- Problem to solve -
Please find the lines in the entries below that contain the word "awaiting", and copy each one.

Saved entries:
((

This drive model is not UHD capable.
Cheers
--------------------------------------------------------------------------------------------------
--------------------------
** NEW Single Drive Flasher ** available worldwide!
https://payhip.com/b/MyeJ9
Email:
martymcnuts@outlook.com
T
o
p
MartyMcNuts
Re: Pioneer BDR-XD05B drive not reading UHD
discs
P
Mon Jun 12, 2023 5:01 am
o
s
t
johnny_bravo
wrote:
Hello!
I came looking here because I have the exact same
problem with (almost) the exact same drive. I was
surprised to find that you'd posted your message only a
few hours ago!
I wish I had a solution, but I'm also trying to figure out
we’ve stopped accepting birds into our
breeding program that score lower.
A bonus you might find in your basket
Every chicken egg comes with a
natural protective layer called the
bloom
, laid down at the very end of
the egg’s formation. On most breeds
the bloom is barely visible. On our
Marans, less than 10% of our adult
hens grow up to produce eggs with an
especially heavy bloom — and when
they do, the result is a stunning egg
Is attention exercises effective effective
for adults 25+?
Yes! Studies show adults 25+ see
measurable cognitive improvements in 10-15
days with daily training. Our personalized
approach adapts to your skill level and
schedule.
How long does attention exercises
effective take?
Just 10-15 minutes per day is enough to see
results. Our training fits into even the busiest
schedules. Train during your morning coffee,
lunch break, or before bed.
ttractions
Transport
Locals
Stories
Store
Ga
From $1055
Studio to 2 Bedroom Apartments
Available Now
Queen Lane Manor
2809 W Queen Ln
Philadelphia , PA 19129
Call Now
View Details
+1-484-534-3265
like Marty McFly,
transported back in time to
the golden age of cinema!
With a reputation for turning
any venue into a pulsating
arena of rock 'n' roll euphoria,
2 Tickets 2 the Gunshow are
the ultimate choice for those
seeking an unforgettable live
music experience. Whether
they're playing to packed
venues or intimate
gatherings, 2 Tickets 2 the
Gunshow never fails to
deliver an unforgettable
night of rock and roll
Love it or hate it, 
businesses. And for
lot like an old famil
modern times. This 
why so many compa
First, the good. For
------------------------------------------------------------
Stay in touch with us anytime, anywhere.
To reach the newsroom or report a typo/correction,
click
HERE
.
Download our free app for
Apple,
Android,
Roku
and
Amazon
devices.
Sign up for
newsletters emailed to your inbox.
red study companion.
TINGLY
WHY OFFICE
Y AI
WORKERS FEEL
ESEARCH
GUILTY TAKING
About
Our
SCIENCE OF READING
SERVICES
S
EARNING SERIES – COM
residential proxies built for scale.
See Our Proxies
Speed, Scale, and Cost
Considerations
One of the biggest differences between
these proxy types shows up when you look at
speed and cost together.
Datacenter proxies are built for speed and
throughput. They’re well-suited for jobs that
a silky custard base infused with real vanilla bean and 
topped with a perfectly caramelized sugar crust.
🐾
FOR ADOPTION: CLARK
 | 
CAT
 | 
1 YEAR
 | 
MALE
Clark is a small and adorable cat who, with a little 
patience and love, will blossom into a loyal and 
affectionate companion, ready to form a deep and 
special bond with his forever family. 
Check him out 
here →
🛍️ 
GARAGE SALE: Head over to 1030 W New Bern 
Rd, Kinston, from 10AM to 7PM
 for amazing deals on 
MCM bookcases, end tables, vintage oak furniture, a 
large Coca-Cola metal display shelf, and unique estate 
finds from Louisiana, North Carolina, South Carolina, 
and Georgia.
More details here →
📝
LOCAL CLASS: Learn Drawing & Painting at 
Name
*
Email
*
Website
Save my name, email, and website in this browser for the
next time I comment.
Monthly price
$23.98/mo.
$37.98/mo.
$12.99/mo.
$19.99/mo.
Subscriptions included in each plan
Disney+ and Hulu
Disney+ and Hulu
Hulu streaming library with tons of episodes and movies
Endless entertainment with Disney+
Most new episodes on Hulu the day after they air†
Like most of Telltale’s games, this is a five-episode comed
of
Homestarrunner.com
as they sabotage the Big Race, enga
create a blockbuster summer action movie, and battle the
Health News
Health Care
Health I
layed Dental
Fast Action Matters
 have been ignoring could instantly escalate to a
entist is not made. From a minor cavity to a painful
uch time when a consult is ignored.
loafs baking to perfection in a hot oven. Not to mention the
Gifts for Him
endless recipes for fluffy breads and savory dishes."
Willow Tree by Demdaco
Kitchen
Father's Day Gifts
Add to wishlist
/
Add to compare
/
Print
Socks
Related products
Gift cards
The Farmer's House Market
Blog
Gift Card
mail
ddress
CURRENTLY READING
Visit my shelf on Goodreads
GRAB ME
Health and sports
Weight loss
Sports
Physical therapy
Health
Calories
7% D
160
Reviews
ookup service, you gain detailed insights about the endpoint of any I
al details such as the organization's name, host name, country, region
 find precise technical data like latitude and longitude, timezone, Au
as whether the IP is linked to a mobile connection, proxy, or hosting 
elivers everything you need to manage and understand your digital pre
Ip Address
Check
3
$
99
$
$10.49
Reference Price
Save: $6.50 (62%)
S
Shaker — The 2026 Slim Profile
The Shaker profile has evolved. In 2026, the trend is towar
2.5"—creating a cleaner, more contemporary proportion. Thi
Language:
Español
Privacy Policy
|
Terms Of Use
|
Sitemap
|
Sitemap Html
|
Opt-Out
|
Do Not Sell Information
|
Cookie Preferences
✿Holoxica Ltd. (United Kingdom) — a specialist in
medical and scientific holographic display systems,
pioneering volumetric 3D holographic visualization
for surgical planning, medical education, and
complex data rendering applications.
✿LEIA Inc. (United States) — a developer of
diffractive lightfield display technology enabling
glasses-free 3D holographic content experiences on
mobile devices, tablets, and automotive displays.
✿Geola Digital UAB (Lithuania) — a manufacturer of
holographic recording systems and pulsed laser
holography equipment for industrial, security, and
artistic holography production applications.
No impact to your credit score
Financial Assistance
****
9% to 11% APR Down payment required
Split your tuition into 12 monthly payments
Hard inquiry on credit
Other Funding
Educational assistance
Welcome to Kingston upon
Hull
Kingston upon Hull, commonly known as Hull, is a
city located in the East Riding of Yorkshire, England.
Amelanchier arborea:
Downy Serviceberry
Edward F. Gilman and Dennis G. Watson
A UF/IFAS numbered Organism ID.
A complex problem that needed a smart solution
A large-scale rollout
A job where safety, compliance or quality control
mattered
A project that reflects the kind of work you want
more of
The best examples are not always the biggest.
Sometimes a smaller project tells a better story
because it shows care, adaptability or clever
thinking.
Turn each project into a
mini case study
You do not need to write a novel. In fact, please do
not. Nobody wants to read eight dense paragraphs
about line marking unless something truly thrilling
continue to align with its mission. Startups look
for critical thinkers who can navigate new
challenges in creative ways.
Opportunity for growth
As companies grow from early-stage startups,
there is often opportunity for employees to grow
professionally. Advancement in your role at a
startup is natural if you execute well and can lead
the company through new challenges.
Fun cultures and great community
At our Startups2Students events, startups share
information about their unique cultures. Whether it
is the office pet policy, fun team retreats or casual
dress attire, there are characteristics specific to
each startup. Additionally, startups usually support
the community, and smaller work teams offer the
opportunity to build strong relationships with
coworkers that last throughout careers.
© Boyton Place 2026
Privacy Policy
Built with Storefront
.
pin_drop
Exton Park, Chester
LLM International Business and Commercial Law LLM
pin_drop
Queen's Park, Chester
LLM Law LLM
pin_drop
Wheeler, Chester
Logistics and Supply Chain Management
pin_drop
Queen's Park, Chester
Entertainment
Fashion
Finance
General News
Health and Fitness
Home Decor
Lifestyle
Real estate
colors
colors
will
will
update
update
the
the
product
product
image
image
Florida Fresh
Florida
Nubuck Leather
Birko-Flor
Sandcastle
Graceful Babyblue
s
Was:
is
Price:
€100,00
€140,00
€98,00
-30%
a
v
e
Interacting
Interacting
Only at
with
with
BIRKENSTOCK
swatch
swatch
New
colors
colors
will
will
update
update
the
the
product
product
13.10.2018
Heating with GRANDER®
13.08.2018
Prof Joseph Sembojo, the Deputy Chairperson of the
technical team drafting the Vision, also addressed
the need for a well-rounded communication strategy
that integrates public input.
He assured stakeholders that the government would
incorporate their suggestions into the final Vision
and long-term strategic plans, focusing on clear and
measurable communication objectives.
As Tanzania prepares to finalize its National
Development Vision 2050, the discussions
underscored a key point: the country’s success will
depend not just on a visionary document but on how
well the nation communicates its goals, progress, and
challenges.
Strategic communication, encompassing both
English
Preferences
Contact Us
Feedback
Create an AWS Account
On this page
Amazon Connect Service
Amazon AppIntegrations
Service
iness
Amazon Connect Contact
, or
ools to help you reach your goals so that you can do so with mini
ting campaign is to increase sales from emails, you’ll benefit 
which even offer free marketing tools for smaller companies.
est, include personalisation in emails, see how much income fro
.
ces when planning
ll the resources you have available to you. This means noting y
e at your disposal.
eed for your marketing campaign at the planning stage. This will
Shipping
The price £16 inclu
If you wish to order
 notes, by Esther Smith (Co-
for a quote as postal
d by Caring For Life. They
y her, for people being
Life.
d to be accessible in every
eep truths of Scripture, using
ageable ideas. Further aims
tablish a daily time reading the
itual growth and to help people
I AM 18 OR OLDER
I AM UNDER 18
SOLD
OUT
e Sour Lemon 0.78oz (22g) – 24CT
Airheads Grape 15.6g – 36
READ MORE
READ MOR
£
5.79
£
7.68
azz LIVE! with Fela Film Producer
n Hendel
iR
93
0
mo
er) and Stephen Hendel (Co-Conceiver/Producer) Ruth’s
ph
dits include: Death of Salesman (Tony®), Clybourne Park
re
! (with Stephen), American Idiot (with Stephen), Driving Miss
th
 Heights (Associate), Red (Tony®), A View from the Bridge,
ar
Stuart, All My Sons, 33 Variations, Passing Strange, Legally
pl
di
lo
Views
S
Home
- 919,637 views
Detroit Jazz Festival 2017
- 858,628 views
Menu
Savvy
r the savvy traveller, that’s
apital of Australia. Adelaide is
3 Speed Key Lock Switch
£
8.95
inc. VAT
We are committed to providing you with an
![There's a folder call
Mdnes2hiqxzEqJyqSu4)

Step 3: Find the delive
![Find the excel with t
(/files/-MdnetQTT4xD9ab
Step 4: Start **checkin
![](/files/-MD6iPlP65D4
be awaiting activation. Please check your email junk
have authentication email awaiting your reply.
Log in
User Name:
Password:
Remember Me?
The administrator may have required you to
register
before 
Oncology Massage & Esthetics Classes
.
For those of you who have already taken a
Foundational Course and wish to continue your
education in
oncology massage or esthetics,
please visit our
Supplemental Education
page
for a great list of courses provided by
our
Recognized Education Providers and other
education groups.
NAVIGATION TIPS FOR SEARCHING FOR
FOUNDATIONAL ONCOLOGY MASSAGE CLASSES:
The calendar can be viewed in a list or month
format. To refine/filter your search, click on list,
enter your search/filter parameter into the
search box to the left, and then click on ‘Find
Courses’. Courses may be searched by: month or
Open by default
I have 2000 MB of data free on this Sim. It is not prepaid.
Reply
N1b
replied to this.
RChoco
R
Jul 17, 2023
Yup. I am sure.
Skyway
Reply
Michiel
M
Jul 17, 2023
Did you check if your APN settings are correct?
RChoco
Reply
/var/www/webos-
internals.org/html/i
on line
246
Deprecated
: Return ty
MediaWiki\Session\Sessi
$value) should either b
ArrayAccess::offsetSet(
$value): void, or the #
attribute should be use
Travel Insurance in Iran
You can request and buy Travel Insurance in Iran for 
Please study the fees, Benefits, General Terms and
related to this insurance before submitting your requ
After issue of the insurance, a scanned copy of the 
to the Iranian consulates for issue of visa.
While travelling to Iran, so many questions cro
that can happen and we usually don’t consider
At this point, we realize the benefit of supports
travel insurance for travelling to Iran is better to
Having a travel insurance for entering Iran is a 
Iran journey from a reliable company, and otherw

))

- Solution to this exercise -
be awaiting activation. Please check your email junk
have authentication email awaiting your reply.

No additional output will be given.